Task to complete: Copy out all lines of the material below in which "كانت" occurs.

The data:
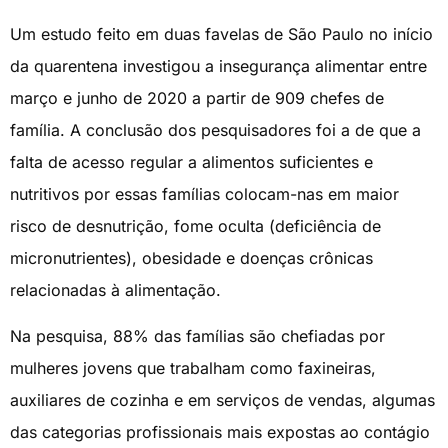
Um estudo feito em duas favelas de São Paulo no início
da quarentena investigou a insegurança alimentar entre
março e junho de 2020 a partir de 909 chefes de
família. A conclusão dos pesquisadores foi a de que a
falta de acesso regular a alimentos suficientes e
nutritivos por essas famílias colocam-nas em maior
risco de desnutrição, fome oculta (deficiência de
micronutrientes), obesidade e doenças crônicas
relacionadas à alimentação.
Na pesquisa, 88% das famílias são chefiadas por
mulheres jovens que trabalham como faxineiras,
auxiliares de cozinha e em serviços de vendas, algumas
das categorias profissionais mais expostas ao contágio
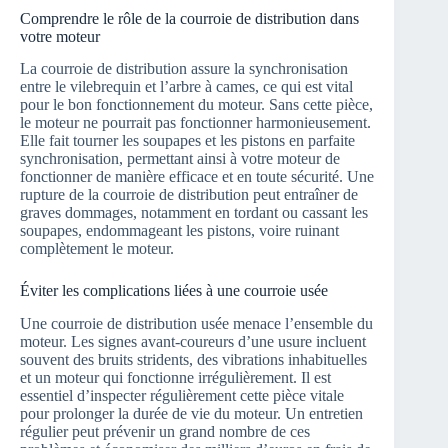
Comprendre le rôle de la courroie de distribution dans
votre moteur
La courroie de distribution assure la synchronisation
entre le vilebrequin et l’arbre à cames, ce qui est vital
pour le bon fonctionnement du moteur. Sans cette pièce,
le moteur ne pourrait pas fonctionner harmonieusement.
Elle fait tourner les soupapes et les pistons en parfaite
synchronisation, permettant ainsi à votre moteur de
fonctionner de manière efficace et en toute sécurité. Une
rupture de la courroie de distribution peut entraîner de
graves dommages, notamment en tordant ou cassant les
soupapes, endommageant les pistons, voire ruinant
complètement le moteur.
Éviter les complications liées à une courroie usée
Une courroie de distribution usée menace l’ensemble du
moteur. Les signes avant-coureurs d’une usure incluent
souvent des bruits stridents, des vibrations inhabituelles
et un moteur qui fonctionne irrégulièrement. Il est
essentiel d’inspecter régulièrement cette pièce vitale
pour prolonger la durée de vie du moteur. Un entretien
régulier peut prévenir un grand nombre de ces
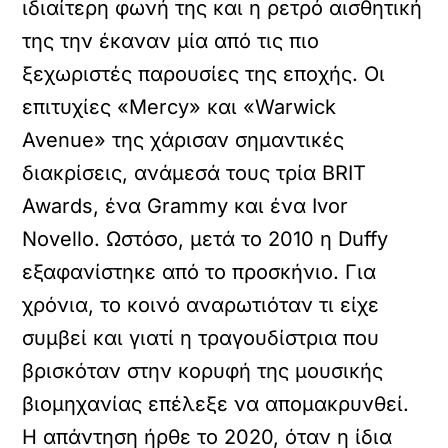
ιδιαίτερη φωνή της και η ρετρό αισθητική
της την έκαναν μία από τις πιο
ξεχωριστές παρουσίες της εποχής. Οι
επιτυχίες «Mercy» και «Warwick
Avenue» της χάρισαν σημαντικές
διακρίσεις, ανάμεσά τους τρία BRIT
Awards, ένα Grammy και ένα Ivor
Novello. Ωστόσο, μετά το 2010 η Duffy
εξαφανίστηκε από το προσκήνιο. Για
χρόνια, το κοινό αναρωτιόταν τι είχε
συμβεί και γιατί η τραγουδίστρια που
βρισκόταν στην κορυφή της μουσικής
βιομηχανίας επέλεξε να απομακρυνθεί.
Η απάντηση ήρθε το 2020, όταν η ίδια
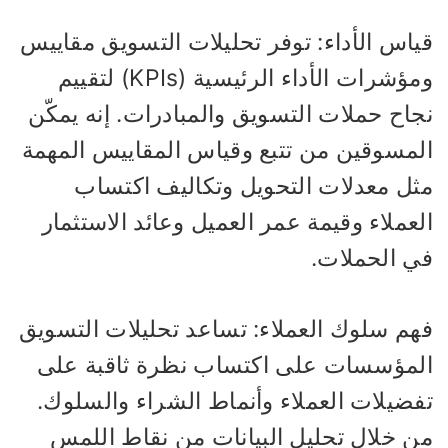
ياس الأداء: توفر تحليلات التسويق مقاييس
ومؤشرات الأداء الرئيسية (KPIs) لتقييم
جاح حملات التسويق والمبادرات. إنه يمكّن
لمسوقين من تتبع وقياس المقاييس المهمة
ثل معدلات التحويل وتكاليف اكتساب
عملاء وقيمة عمر العميل وعائد الاستثمار
ي الحملات.
هم سلوك العملاء: تساعد تحليلات التسويق
لمؤسسات على اكتساب نظرة ثاقبة على
فضيلات العملاء وأنماط الشراء والسلوك.
ن خلال تحليل البيانات من نقاط اللمس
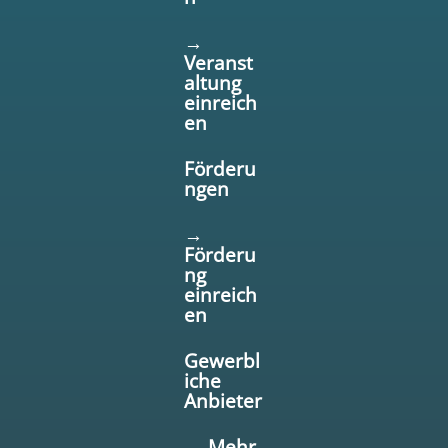
→
Veranst
altung
einreich
en
Förderu
ngen
→
Förderu
ng
einreich
en
Gewerbl
iche
Anbieter
→ Mehr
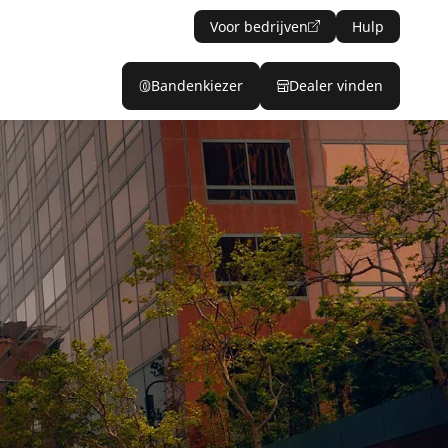
Voor bedrijven
Hulp
Bandenkiezer
Dealer vinden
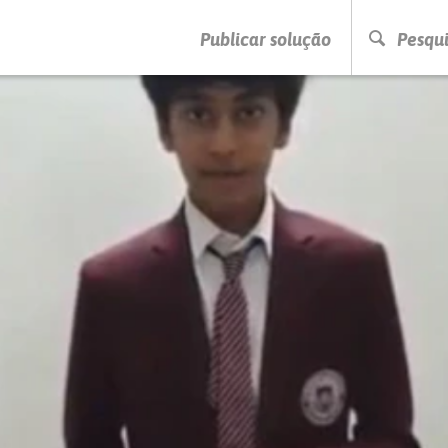
PRESSIONE ENTER PARA PESQUISAR
Publicar solução
Pesqui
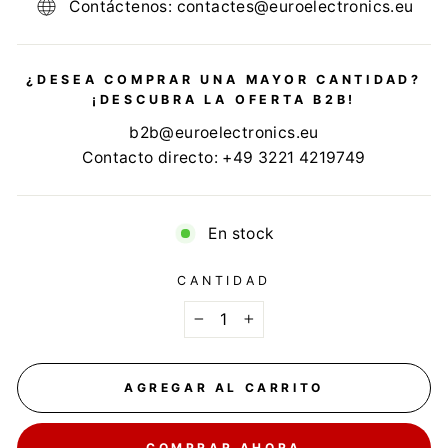
Contáctenos: contactes@euroelectronics.eu
¿DESEA COMPRAR UNA MAYOR CANTIDAD?
¡DESCUBRA LA OFERTA B2B!
b2b@euroelectronics.eu
Contacto directo: +49 3221 4219749
En stock
CANTIDAD
−
+
AGREGAR AL CARRITO
COMPRAR AHORA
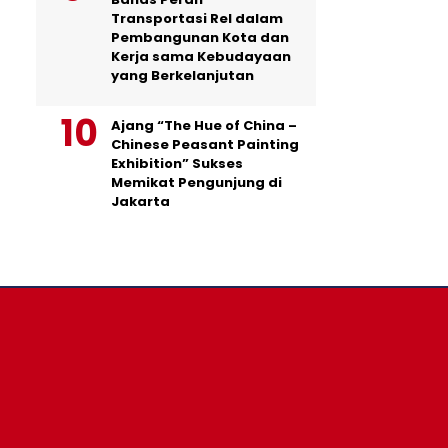
Transportasi Rel dalam
Pembangunan Kota dan
Kerja sama Kebudayaan
yang Berkelanjutan
Ajang “The Hue of China –
Chinese Peasant Painting
Exhibition” Sukses
Memikat Pengunjung di
Jakarta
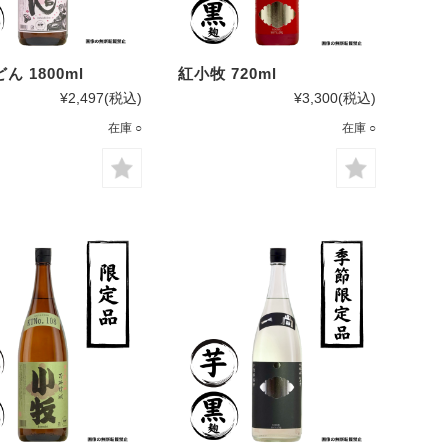
ん 1800ml
紅小牧 720ml
¥2,497
(税込)
¥3,300
(税込)
在庫 ○
在庫 ○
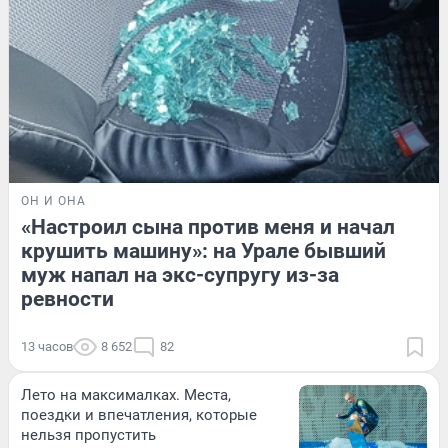
ОН И ОНА
«Настроил сына против меня и начал
крушить машину»: на Урале бывший
муж напал на экс-супругу из-за
ревности
13 часов
8 652
82
Лето на максималках. Места,
поездки и впечатления, которые
нельзя пропустить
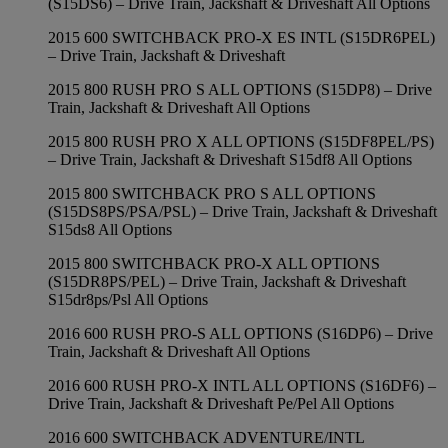
(S15DS6) – Drive Train, Jackshaft & Driveshaft All Options
2015 600 SWITCHBACK PRO-X ES INTL (S15DR6PEL)
– Drive Train, Jackshaft & Driveshaft
2015 800 RUSH PRO S ALL OPTIONS (S15DP8) – Drive
Train, Jackshaft & Driveshaft All Options
2015 800 RUSH PRO X ALL OPTIONS (S15DF8PEL/PS)
– Drive Train, Jackshaft & Driveshaft S15df8 All Options
2015 800 SWITCHBACK PRO S ALL OPTIONS
(S15DS8PS/PSA/PSL) – Drive Train, Jackshaft & Driveshaft
S15ds8 All Options
2015 800 SWITCHBACK PRO-X ALL OPTIONS
(S15DR8PS/PEL) – Drive Train, Jackshaft & Driveshaft
S15dr8ps/Psl All Options
2016 600 RUSH PRO-S ALL OPTIONS (S16DP6) – Drive
Train, Jackshaft & Driveshaft All Options
2016 600 RUSH PRO-X INTL ALL OPTIONS (S16DF6) –
Drive Train, Jackshaft & Driveshaft Pe/Pel All Options
2016 600 SWITCHBACK ADVENTURE/INTL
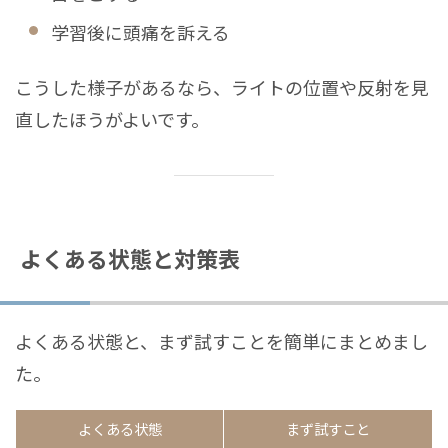
学習後に頭痛を訴える
こうした様子があるなら、ライトの位置や反射を見
直したほうがよいです。
よくある状態と対策表
よくある状態と、まず試すことを簡単にまとめまし
た。
よくある状態
まず試すこと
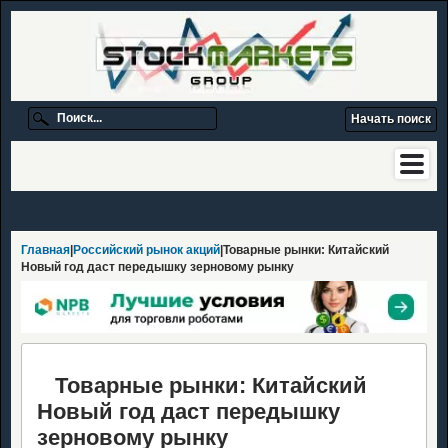
Главная
|
Российский рынок акций
|Товарные рынки: Китайский
Новый год даст передышку зерновому рынку
Товарные рынки: Китайский
Новый год даст передышку
зерновому рынку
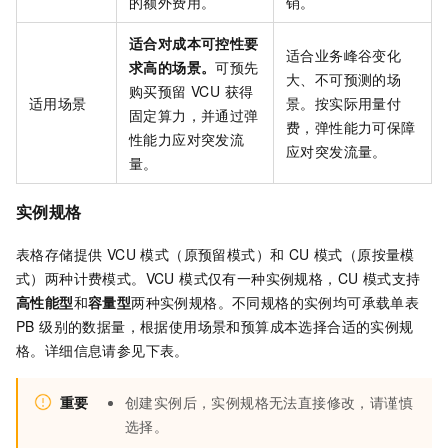
的额外费用。
销。
适合对成本可控性要
适合业务峰谷变化
求高的场景。
可预先
大、不可预测的场
购买预留 VCU 获得
适用场景
景。按实际用量付
固定算力，并通过弹
费，弹性能力可保障
性能力应对突发流
应对突发流量。
量。
实例规格
表格存储提供 VCU 模式（原预留模式）和 CU 模式（原按量模
式）两种计费模式。VCU 模式仅有一种实例规格，CU 模式支持
高性能型
和
容量型
两种实例规格。
不同规格的实例均可承载单表
PB 级别的数据量，根据使用场景和预算成本选择合适的实例规
格。详细信息请参见下表。
重要
创建实例后，实例规格无法直接修改，请谨慎
选择。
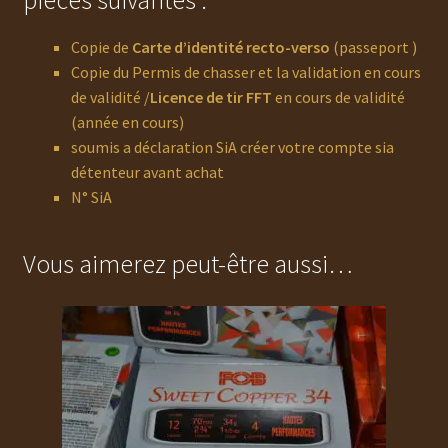
pièces suivantes :
Copie de
Carte d’identité recto-verso
(passeport )
Copie du Permis de chasser et la validation en cours
de validité /
Licence de tir FFT
en cours de validité
(année en cours)
soumis a déclaration SiA créer votre compte sia
détenteur avant achat
N° SiA
Vous aimerez peut-être aussi…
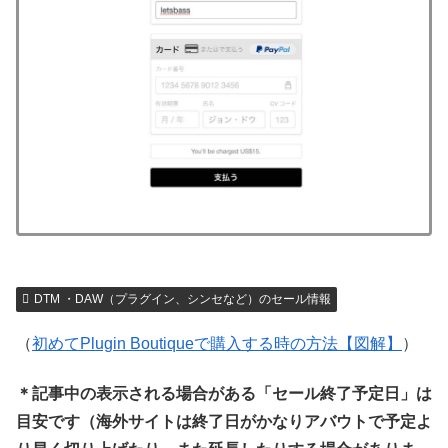
DTM ・DAW（プラグイン、シンセなど）のセール情報
（
初めてPlugin Boutiqueで購入する時の方法【図解】
）
＊記事中の表示される場合がある「セール終了予定日」は
目安です（海外サイトは終了日がかなりアバウトで予定よ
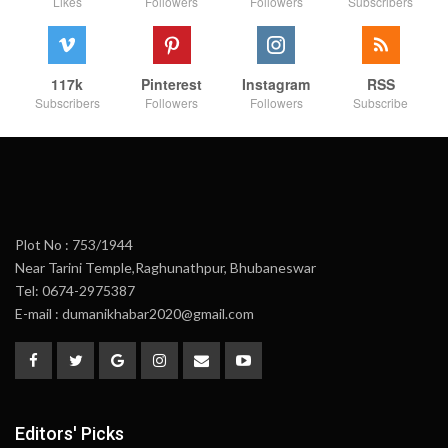
Likes
Followers
Followers
Subscribers
117k
Pinterest
Instagram
RSS
Subscribers
Followers
Followers
Subscribe
Plot No : 753/1944
Near Tarini Temple,Raghunathpur, Bhubaneswar
Tel: 0674-2975387
E-mail : dumanikhabar2020@gmail.com
Editors' Picks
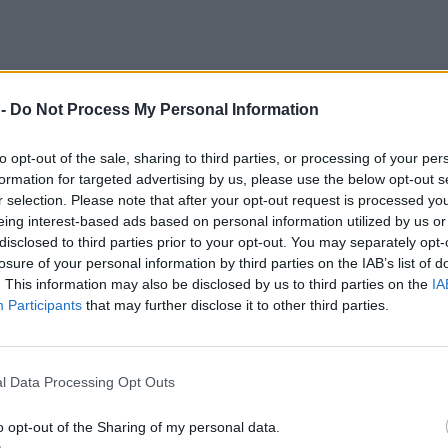
 -
Do Not Process My Personal Information
to opt-out of the sale, sharing to third parties, or processing of your per
formation for targeted advertising by us, please use the below opt-out s
r selection. Please note that after your opt-out request is processed y
eing interest-based ads based on personal information utilized by us or
disclosed to third parties prior to your opt-out. You may separately opt-
losure of your personal information by third parties on the IAB’s list of
. This information may also be disclosed by us to third parties on the
IA
Participants
that may further disclose it to other third parties.
l Data Processing Opt Outs
o opt-out of the Sharing of my personal data.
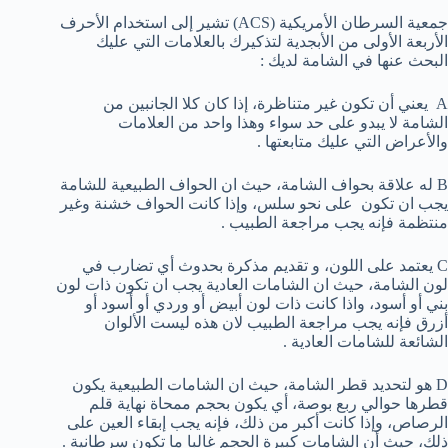
جمعية السرطان الأمريكية (ACS) تشير إلى استخدام الأحرف
الأربعة الأولى من الأبجدية لتذكيرك بالعلامات التي عليك
البحث عنها في الشامة لديك :
A يعني أن تكون غير متناظرة، إذا كان كلا الجانبين من
الشامة لا يبدو على حد سواء وهذا واحد من العلامات
والأعراض التي عليك متابعتها .
B له علاقة بحواف الشامة، حيث ان الحواف الطبيعية للشامة
يجب ان تكون على نحو سلس، وإذا كانت الحواف خشنة وغير
منتظمة فإنه يجب مراجعة الطبيب .
C يعتمد على اللون، و تقديم مذكرة بحدوث أي تضارب في
لون الشامة، حيث ان الشامات العادية يجب ان تكون ذات لون
بني أو أسود، واذا كانت ذات لون أبيض أو وردي أو أسود أو
أزرق فإنه يجب مراجعة الطبيب لان هذه ليست الألوان
الشائعة للشامات العادية .
D هو لتحديد قطر الشامة، حيث ان الشامات الطبيعية يكون
قطرها حوالي ربع بوصة، أي يكون بحجم ممحاة نهاية قلم
الرصاص، وإذا كانت أكبر من ذلك، فإنه يجب إبقاء العين على
ذلك، حيث أن الشامات كبيرة الحجم غالبا ما تكون سرطانية .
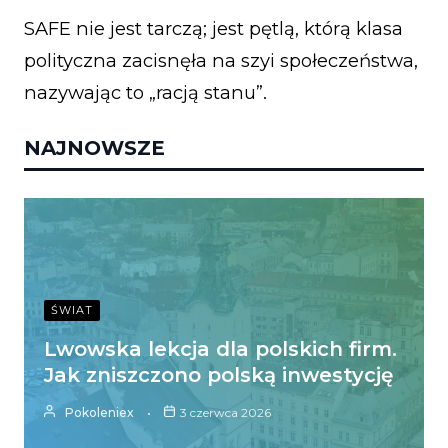
SAFE nie jest tarczą; jest pętlą, którą klasa
polityczna zacisnęła na szyi społeczeństwa,
nazywając to „racją stanu”.
NAJNOWSZE
ŚWIAT
Lwowska lekcja dla polskich firm.
Jak zniszczono polską inwestycję
Pokoleniex
3 czerwca 2026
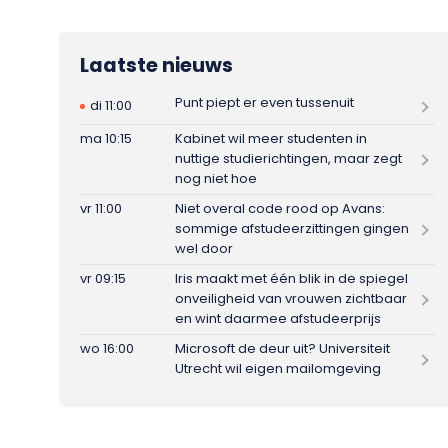
Laatste nieuws
Punt piept er even tussenuit
di 11:00
ma 10:15
Kabinet wil meer studenten in
nuttige studierichtingen, maar zegt
nog niet hoe
vr 11:00
Niet overal code rood op Avans:
sommige afstudeerzittingen gingen
wel door
vr 09:15
Iris maakt met één blik in de spiegel
onveiligheid van vrouwen zichtbaar
en wint daarmee afstudeerprijs
wo 16:00
Microsoft de deur uit? Universiteit
Utrecht wil eigen mailomgeving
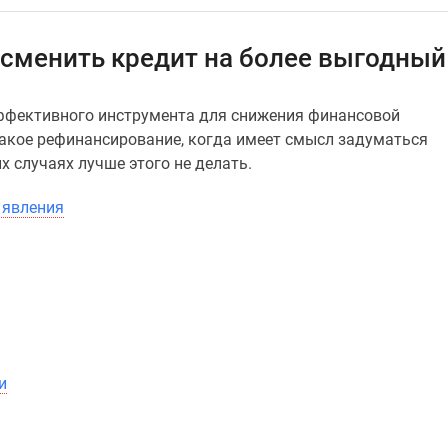
 сменить кредит на более выгодный
эффективного инструмента для снижения финансовой
такое рефинансирование, когда имеет смысл задуматься
х случаях лучше этого не делать.
 явления
и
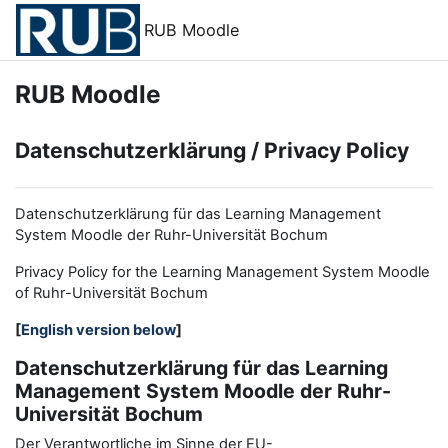
Zum Hauptinhalt
RUB Moodle
RUB Moodle
Datenschutzerklärung / Privacy Policy
Datenschutzerklärung für das Learning Management
System Moodle der Ruhr-Universität Bochum
Privacy Policy for the
L
earning
M
anagement
S
ystem Moodle
of Ruhr
-
Universit
ät Bochum
[
English version below
]
Datenschutzerklärung für das Learning
Management System Moodle der Ruhr-
Universität Bochum
Der Verantwortliche im Sinne der EU-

Answer space:
يجب ان تكون على نحو سلس، وإذا كانت الحواف خشنة وغير
بني أو أسود، واذا كانت ذات لون أبيض أو وردي أو أسود أو
الرصاص، وإذا كانت أكبر من ذلك، فإنه يجب إبقاء العين على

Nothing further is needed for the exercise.